In a recent order, Judge Andrews granted two patent infringement declaratory judgment defendants’ motions to dismiss. See Sony Electronics Inc. v. Digitech Image Techs. LLC, C.A. No. 12-980-RGA, Order (D. Del. Dec. 7, 2012). Defendant Digitech originally filed an infringement action against Sony in the Central District of California. The California Court dismissed the suit because it joined several unrelated defendants in violation of the America Invents Act. Digitech refiled the suit against Sony alone on the same day the previous suit had been dismissed. Between the filing of the original suit and the refiled suit, however, Sony brought a declaratory judgment action against Digitech and its parent Acacia in the District of Delaware. Id. at 1-2.
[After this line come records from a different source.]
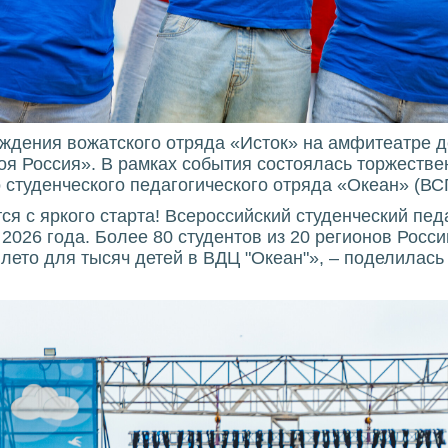
рождения вожатского отряда «Исток» на амфитеатре 
оя Россия». В рамках события состоялась торжестве
 студенческого педагогического отряда «Океан» (В
ся с яркого старта! Всероссийский студенческий пед
 2026 года. Более 80 студентов из 20 регионов Росс
 лето для тысяч детей в ВДЦ "Океан"», – поделилас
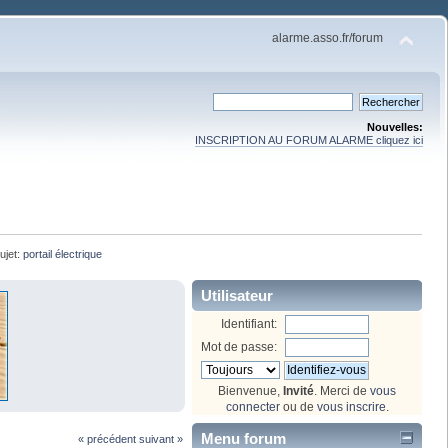
alarme.asso.fr/forum
Nouvelles:
INSCRIPTION AU FORUM ALARME cliquez ici
ujet:
portail électrique
Utilisateur
Identifiant:
Mot de passe:
Bienvenue,
Invité
. Merci de
vous
connecter
ou de
vous inscrire
.
Menu forum
« précédent
suivant »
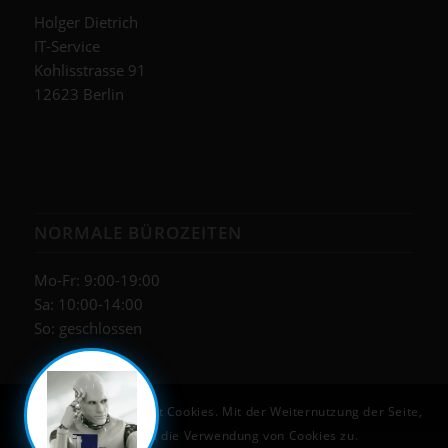
Holger Dietrich
IT-Service
Kohlisstrasse 91
12623 Berlin
NORMALE BÜROZEITEN
Mo-Fr: 9:00-19:00
Sa: 10:00-14:00
So: geschlossen
Diese Seite verwendet Cookies. Mit der Weiternutzung der Seite,
stimmst du die Verwendung von Cookies zu.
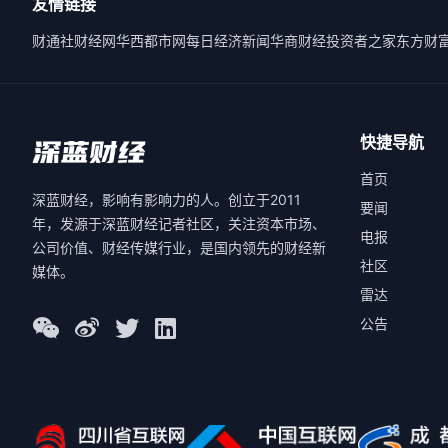
友情链接
财通社
财经网
华西都市网
每日经济新闻
华商财经
投资者之家
东方财
快捷导航
首页
深蓝财经，影响有影响力的人。创立于2011
要闻
年，发源于深蓝财经记者社区，关注资本市场、
电报
公司价值、财经传媒行业，是国内领先的财经新
社区
媒体。
雷达
公告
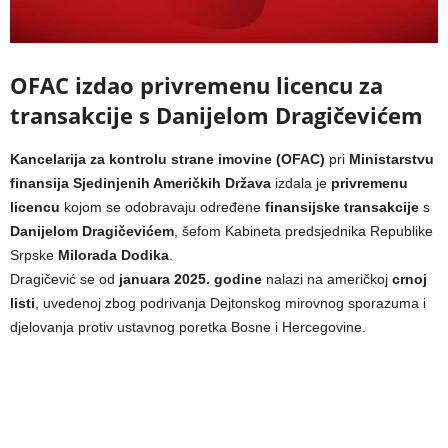
OFAC izdao privremenu licencu za
transakcije s Danijelom Dragičevićem
Kancelarija za kontrolu strane imovine (OFAC)
pri
Ministarstvu
finansija Sjedinjenih Američkih Država
izdala je
privremenu
licencu
kojom se odobravaju određene
finansijske transakcije
s
Danijelom Dragičevićem
, šefom Kabineta predsjednika Republike
Srpske
Milorada Dodika
.
Dragičević se od
januara 2025. godine
nalazi na američkoj
crnoj
listi
, uvedenoj zbog podrivanja Dejtonskog mirovnog sporazuma i
djelovanja protiv ustavnog poretka Bosne i Hercegovine.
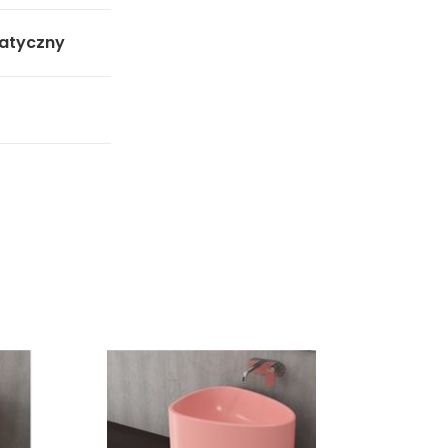
atyczny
Digitech argued that the original California suit was the “first-filed” suit and the “second-filed” Delaware suit should therefore be dismissed. Sony responded that the original California suit was “legally infirm” and should not be treated as the first-filed suit. Judge Andrews found that the original California suit had not been legally infirm, especially given that the original California suit had been permitted to proceed against the first-named defendant, while the suits against the other defendants were refiled. Accordingly, he granted Digitech’s motion to dismiss based on the first-filed status of the original California suit. Id. at 1-2.
Acacia argued that the declaratory judgment case against it should be dismissed because it did not own the patent-in-suit. Because Acacia could not bring suit on the patent, it argued, there could be no case or controversy between it and Sony. Citing Fina Research S.A. v. Baroid Drilling Fluids, Inc., 98 F.3d 1357 (Fed. Cir. 1996), Judge Andrews found this logic “compelling.” He rejected the argument that declaratory judgment jurisdiction existed because Acacia is a controlling parent of Digitech, who could and did bring a patent infringement suit, and pointed out that Acacia “presumably could not bring a counterclaim for patent infringement.” Judge Andrews therefore found the declaratory judgment suit against Acacia lacking in subject matter jurisdiction and granted Acacia’s motion to dismiss. Id. at 2-3.